Action item =>
Below are the records; give again exactly the lines from the one containing "disconnected from the activity. This is" through the one containing "prefer your privacy", leaving out pictures.
+++ Material for this exercise +++
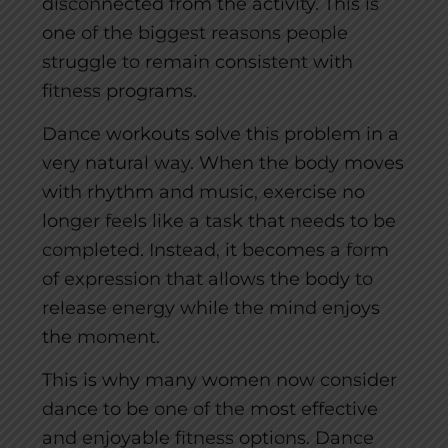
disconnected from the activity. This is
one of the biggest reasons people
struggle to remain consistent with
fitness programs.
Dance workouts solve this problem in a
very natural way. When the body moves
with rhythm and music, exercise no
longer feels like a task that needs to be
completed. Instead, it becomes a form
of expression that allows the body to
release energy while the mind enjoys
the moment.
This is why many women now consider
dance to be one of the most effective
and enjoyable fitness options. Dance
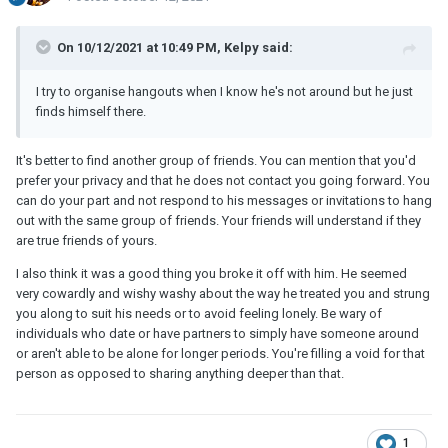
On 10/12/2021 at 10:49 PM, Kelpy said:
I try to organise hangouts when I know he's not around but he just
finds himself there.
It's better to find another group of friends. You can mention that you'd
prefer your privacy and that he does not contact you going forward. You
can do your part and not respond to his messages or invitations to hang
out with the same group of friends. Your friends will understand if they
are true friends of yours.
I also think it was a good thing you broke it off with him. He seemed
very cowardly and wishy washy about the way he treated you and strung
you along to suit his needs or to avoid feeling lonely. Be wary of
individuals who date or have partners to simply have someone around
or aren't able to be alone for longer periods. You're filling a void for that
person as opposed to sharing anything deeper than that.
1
+++
+++ Material for this exercise +++
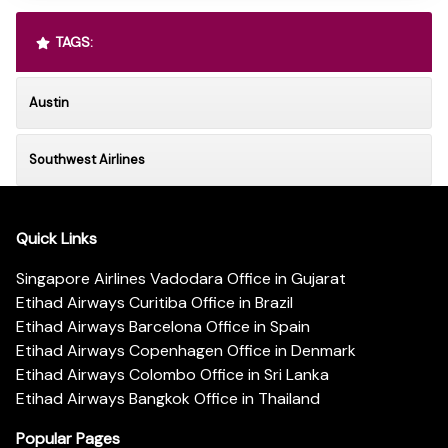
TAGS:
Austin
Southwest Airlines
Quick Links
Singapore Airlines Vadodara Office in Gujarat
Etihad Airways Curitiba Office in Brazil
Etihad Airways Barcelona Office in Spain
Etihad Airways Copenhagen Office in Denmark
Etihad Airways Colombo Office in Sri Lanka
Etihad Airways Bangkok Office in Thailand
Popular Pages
+++
Answer area =>
disconnected from the activity. This is
one of the biggest reasons people
struggle to remain consistent with
fitness programs.
Dance workouts solve this problem in a
very natural way. When the body moves
with rhythm and music, exercise no
longer feels like a task that needs to be
completed. Instead, it becomes a form
of expression that allows the body to
release energy while the mind enjoys
the moment.
This is why many women now consider
dance to be one of the most effective
and enjoyable fitness options. Dance
On 10/12/2021 at 10:49 PM, Kelpy said:
I try to organise hangouts when I know he's not around but he just
finds himself there.
It's better to find another group of friends. You can mention that you'd
prefer your privacy and that he does not contact you going forward. You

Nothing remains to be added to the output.